• _What is needed_
Every line below needs to be printed again exactly, without any of its pictures.

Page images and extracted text
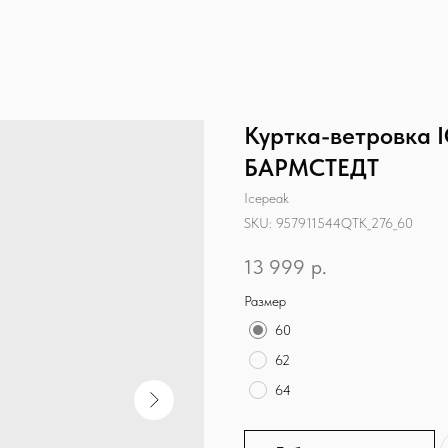
Куртка-ветровка
БАРМСТЕДТ
Icepeak
SKU:
957911544QTK_276_60
13 999
р.
Размер
60
62
64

• _Answer section_
Куртка-ветровка
БАРМСТЕДТ
Icepeak
SKU:
957911544QTK_276_60
13 999
р.
Размер
60
62
64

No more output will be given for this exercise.